The produced gas was diverted from the annulus to the riser at the subsea wellhead and then flowed to the surface test equipment before being flared off. Data collection was an important aspect of the design. WellWatcher Quartz Extend gauges were placed at multiple strategic locations to measure the change in pressure across the sandface. These gauges have the necessary resolution of 0.001 psi [6.89 Pa] and sampling frequency of 1 measurement per second to perform pressure transient analysis on methane production. The WellNet system, a proprietary technology used to avoid interference from the ESP power cable, was used for data transmission. Additional Phoenix xt150 standard ESP monitoring system gauges were placed directly below and above the Maximus system to monitor the ESP and fluid level.

Achieving industry firsts

This was the first open-water deployment of an ESP. Assembly of the system on a moving drillship in a cold marine environment with strong currents and high seas presented numerous challenges. To minimize risk to personnel and equipment, sections were preassembled on land and in the mouseholes. Special locking washers and thread compounds were used to combat the effects of vibrations induced by rough seas. In addition, special tools were designed and developed for safer assembly of the bypass and pump.

The Nankai-Trough wells were the first with 10 WellWatcher permanent monitoring system gauges, four memory gauges, and an ESP, with successful management of multiple PT gauge cable splices and critical distances between gauges.

The first production well produced approximately 35,000 m3 [1.24 MMcf] of methane gas continuously for 12 days. The second production well produced approximately 200,000 m3 [7.06 MMcf] in 24 days.

Location
Japan, Asia, Offshore
Details

Challenge: Extend the duration of natural gas production from methane hydrates in a challenging riserless, instrumented deepwater well.
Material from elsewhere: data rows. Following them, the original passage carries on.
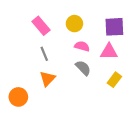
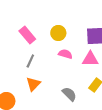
gray line: (44, 54) -> (30, 61), turned 48
gray semicircle: (83, 68) -> (69, 94), moved

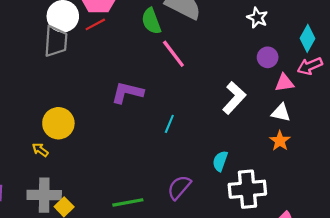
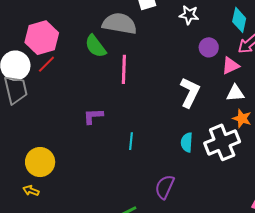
pink line: (173, 54) -> (124, 69), turned 56
purple L-shape: (127, 92) -> (93, 116), size x0.7
cyan line: (169, 124) -> (131, 141), moved
cyan semicircle: (220, 161) -> (187, 142), moved
white cross: (247, 189) -> (222, 142), moved

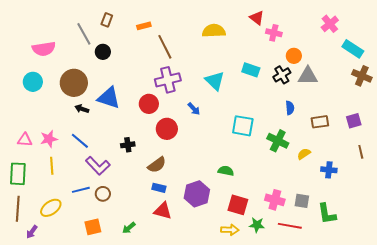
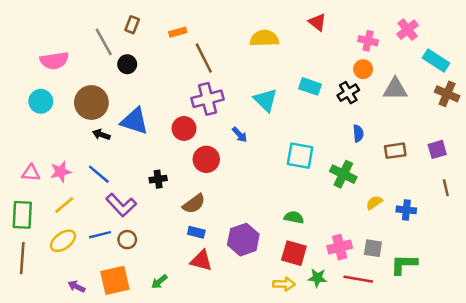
pink cross: (274, 33) -> (368, 41), moved
gray triangle: (308, 76) -> (395, 89), moved
yellow semicircle: (304, 154) -> (374, 203), moved
yellow line: (52, 166) -> (64, 205), turned 54
green semicircle: (226, 171) -> (294, 217), moved
pink cross: (275, 200) -> (340, 247), turned -30
yellow ellipse: (51, 208) -> (63, 241), moved
green L-shape: (327, 214) -> (404, 264), turned 100
orange square: (93, 227) -> (115, 280), size x1.4
purple arrow: (32, 232) -> (77, 287), moved, turned 80

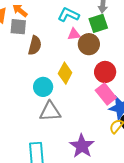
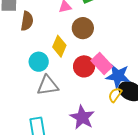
brown circle: (89, 44) -> (83, 28), moved
red circle: (105, 72) -> (84, 66), moved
Solution: Create a custom solution integrating Schlumberger technologies, including

  • REDA Maximus electric submersible pump system
  • WellWatcher Quartz Extend AC- or DC-powered high-resolution dual-sensor PT gauges
  • WellNet oil and gas well surface-downhole communication system.

Results:

  • Produced approximately 35,000 m3 [1.24 MMcf] of methane gas continuously for 12 days from one well and approximately 200,000 m3 [7.06 MMcf] in 24 days from a second well.
  • Completed installations without drilling risers in open sea for the first time.